## [Work request]
Go line by line through the listing below and copy those that hold "Bonne".

## [Input data]
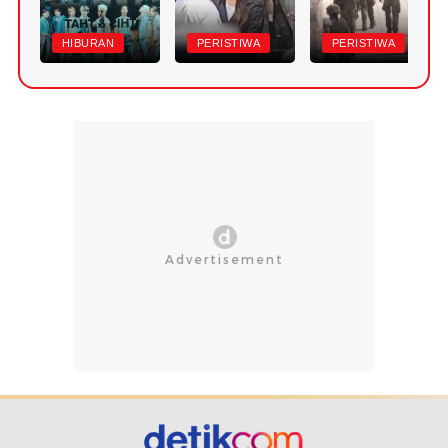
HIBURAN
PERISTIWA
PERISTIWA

--

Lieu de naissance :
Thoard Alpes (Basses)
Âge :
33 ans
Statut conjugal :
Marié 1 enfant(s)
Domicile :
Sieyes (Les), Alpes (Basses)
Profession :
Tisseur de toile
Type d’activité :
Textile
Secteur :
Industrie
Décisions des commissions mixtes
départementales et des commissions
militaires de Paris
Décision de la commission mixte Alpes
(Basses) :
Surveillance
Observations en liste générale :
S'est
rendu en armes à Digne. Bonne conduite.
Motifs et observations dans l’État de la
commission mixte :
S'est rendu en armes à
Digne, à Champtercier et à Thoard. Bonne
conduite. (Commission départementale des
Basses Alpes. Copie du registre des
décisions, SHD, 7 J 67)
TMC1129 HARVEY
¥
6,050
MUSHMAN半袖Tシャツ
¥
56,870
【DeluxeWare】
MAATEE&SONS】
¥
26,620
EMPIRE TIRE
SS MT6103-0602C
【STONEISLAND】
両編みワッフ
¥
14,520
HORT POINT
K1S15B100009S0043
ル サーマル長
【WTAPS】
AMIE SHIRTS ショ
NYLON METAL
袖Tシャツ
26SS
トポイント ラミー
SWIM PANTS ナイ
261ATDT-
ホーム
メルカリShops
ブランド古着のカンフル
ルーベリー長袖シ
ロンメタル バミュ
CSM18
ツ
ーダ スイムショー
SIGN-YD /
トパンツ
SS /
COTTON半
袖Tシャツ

--

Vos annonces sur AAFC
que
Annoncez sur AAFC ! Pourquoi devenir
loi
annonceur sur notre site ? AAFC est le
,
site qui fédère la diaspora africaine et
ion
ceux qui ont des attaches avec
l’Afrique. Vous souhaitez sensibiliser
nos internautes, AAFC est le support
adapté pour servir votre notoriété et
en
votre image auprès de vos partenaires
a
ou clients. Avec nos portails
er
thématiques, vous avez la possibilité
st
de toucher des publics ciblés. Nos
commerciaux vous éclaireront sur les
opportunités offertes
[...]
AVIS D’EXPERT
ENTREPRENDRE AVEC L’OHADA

## [The completed task]
rendu en armes à Digne. Bonne conduite.
Digne, à Champtercier et à Thoard. Bonne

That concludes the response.